Clinicians and patients using different laboratories require information about derivation of reference ranges, which will now be included in the standards for laboratory accreditation in the UK. Definition of population reference ranges for both serum and red cell folate have been difficult to achieve due to changing diet and food supplementation and assay variability. Elevated levels of homocysteine have been found in elderly subjects,^45,⁴⁶ indicating possible subclinical folate deficiency in the elderly. Folate reference ranges provided by kit manufacturers also show large inter-method differences. In the USA, some authors have advocated cessation of folate testing since, following dietary supplementation of flour, folate deficiency is very unusual. The causes of clinical deficiency and supportive information or diagnostic tests are shown in Table 10.6 and the interactions between cobalamin and folate are shown in Table 10.7.

Table 10.6 The causes of folate deficiency

		Supportive information/diagnostic tests
Reduced intake
	Poor diet particularly alcoholics (wine and spirits because beer contains folate)	Dietary and alcohol history
	Elderly or students ‘tea and toast diet’
	Dietary fads
	Premature babies
	Unsupplemented parenteral nutrition
Malabsorption
	Coeliac disease (often with coexisting iron deficiency) Tropical sprue	Antiendomysial, antigliadin tests, antitissue transglutaminase
	Small bowel resection, malabsorption syndromes	Small bowel biopsy
Drug effects
	Sulphasalazine, methotrexate, trimethoprim-sulphamethoxazole, pyrimethamine, phenytoin, sodium valproate, oral contraceptives	Drug history
		Bone marrow aspiration
Hereditary hyperhomocysteinaemia
	Homozygotes for C677T MTHFR have lower folate levels
Increased folate turnover
	Pregnancy: progressive fall in 3rd trimester
	Increased requirements for breastfeeding
	Skin disease – severe psoriasis or exfoliation
	Haemodialysis
	Haemolysis: haemoglobinopathy, paroxysmal nocturnal haemoglobinuria, autoimmune haemolytic anaemia (see Chapters 11–13)

Table 10.7 Interaction between serum cobalamin, serum folate, red cell folate, plasma homocysteine, serum methylmalonic acid, urinary methylmalonic acid and holotranscobalamin

Standards, Accuracy and Precision of Cobalamin and Folate Assays

There are currently no internationally recognized reference methods for serum cobalamin measurement, but isotope dilution liquid chromatography tandem mass spectrometric methods have recently been accepted as international reference methods for the quantification of folate species in serum.^43,⁴⁴ As a result, international reference materials have been developed (by the World Health Organization, WHO 03/178, and by the National Institute of Standards and Technology, NIST SRM), with values assigned for folate species by the tandem mass spectrometric methods.⁴⁷ Although reference methods have not been verified for the whole blood matrix as yet, there is a WHO whole blood international standard (95/528) with consensus values for total folate.⁴⁸

Evaluation of commercial automated binding assays by recovery experiments has shown under-recovery of added 5-methyl THF and over-recovery of pteroylglutamic acid (PGA),⁴⁹ whereas a suitably calibrated microbiological assay recovers closer to 100%.⁵⁰ Differential sensitivity of assays to pteroylglutamic acid and genetic variability in the proportion of in vivo formyl folates may be a factor in inter-method variability.

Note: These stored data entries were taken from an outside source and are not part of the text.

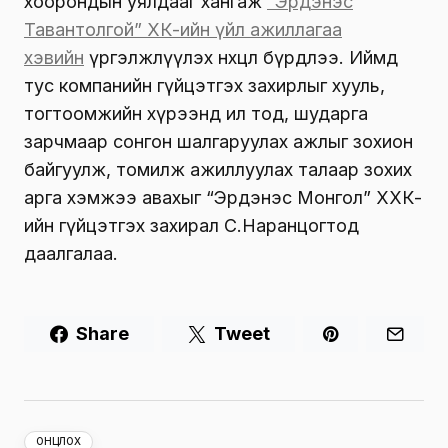
хоорондын уялдааг хангаж
“Эрдэнэс
Тавантолгой” ХК-ийн үйл ажиллагаа
хэвийн
үргэлжлүүлэх нөхцөл бүрдлээ. Иймд
тус компанийн гүйцэтгэх захирлыг хууль,
тогтоомжийн хүрээнд ил тод, шударга
зарчмаар сонгон шалгаруулах ажлыг зохион
байгуулж, томилж ажиллуулах талаар зохих
арга хэмжээ авахыг “Эрдэнэс Монгол” ХХК-
ийн гүйцэтгэх захирал С.Наранцогтод
даалгалаа.
Share
Tweet
ОНЦЛОХ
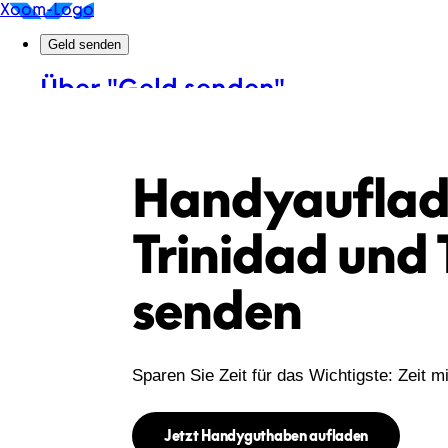
Handyauflad
Trinidad und
senden
Sparen Sie Zeit für das Wichtigste: Zeit m
Jetzt Handyguthaben aufladen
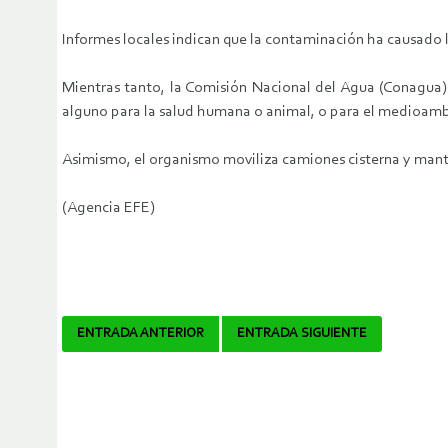
Informes locales indican que la contaminación ha causado 
Mientras tanto, la Comisión Nacional del Agua (Conagua) 
alguno para la salud humana o animal, o para el medioamb
Asimismo, el organismo moviliza camiones cisterna y manti
(Agencia EFE)
Navegador
ENTRADA ANTERIOR
ENTRADA SIGUIENTE
de
artículos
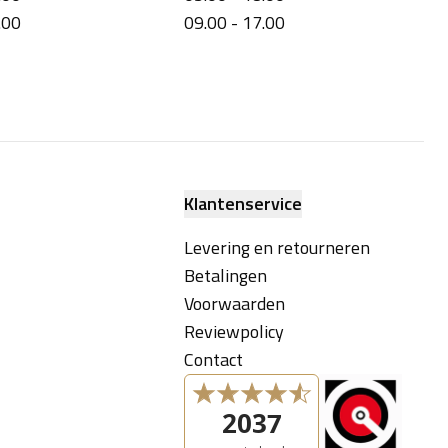
.00
09.00 - 17.00
Klantenservice
Levering en retourneren
Betalingen
Voorwaarden
Reviewpolicy
Contact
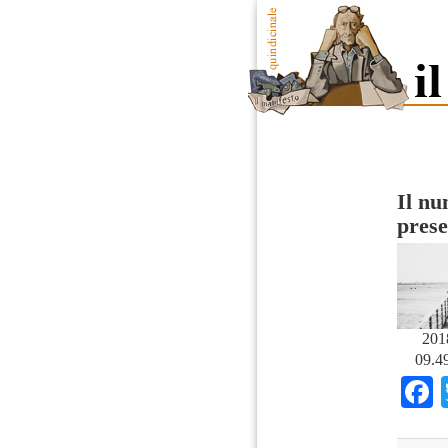
Il n
prese
201
09.49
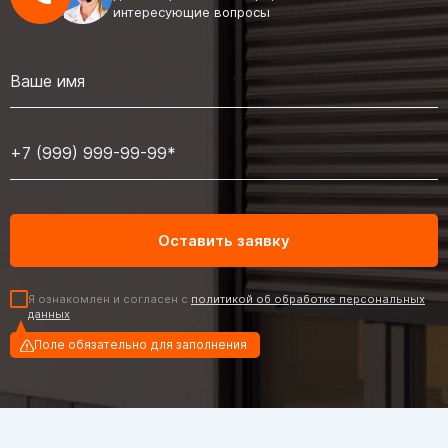
интересующие вопросы
Я ознакомлен и согласен с
политикой об обработке персональных
данных
Поле обязательно для заполнения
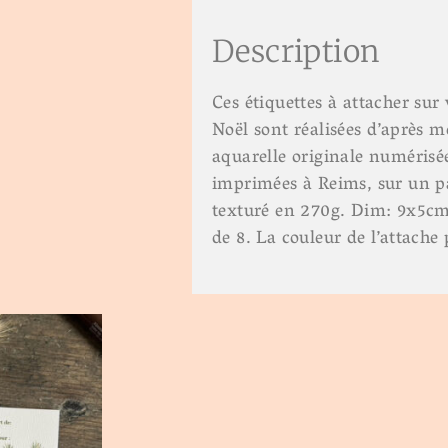
Description
Ces étiquettes à attacher sur
Noël sont réalisées d’après 
aquarelle originale numérisée
imprimées à Reims, sur un p
texturé en 270g. Dim: 9x5cm
de 8. La couleur de l’attache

A microbiological assay was the method used to assign a potency value to the British Standard for human serum B₁₂,⁵¹ and this was later re-classified as the 1st WHO International Standard (IS) (81/563). The 2nd WHO IS for serum B₁₂, 03/178, was ratified in 2007,⁴⁷ the values adopted being a consensus of the contemporary B₁₂ protein-binding assays.

External quality assessment schemes have shown serum B₁₂ intra-method coefficients of variation (CV) of 6–10% and as much as 20% at clinically relevant levels; there is thus a substantial ‘grey’ indeterminate range between normal and low values. Serum folate intra-method CVs are between 6% and 12% and higher CVs of up to 20% are seen for red cell folate assays. Overall between-method CVs may be as high as 35% for the serum methods and can reach 50% for the whole blood assays, suggesting considerable method differences. The causes of this variability include patient factors as well as pre-analytical, analytical and post-analytical factors, as discussed later.

Genetic Factors

A number of methylenetetrahydrofolate reductase polymorphisms that alter the proportion of formylfolate in serum have been described ⁵² and this could be a potential source of disparity in the response of some sera to different assays. Individuals homozygous for C677T genetic polymorphism have 25% higher plasma homocysteine levels than controls.⁵³ A genetic–nutrient interactive effect is noted in that the polymorphism confers a greater effect on homocysteine levels in those individuals with low folate levels. Cigarette smoking, age, renal disease, drugs including levodopa and folate supplements all affect homocysteine levels.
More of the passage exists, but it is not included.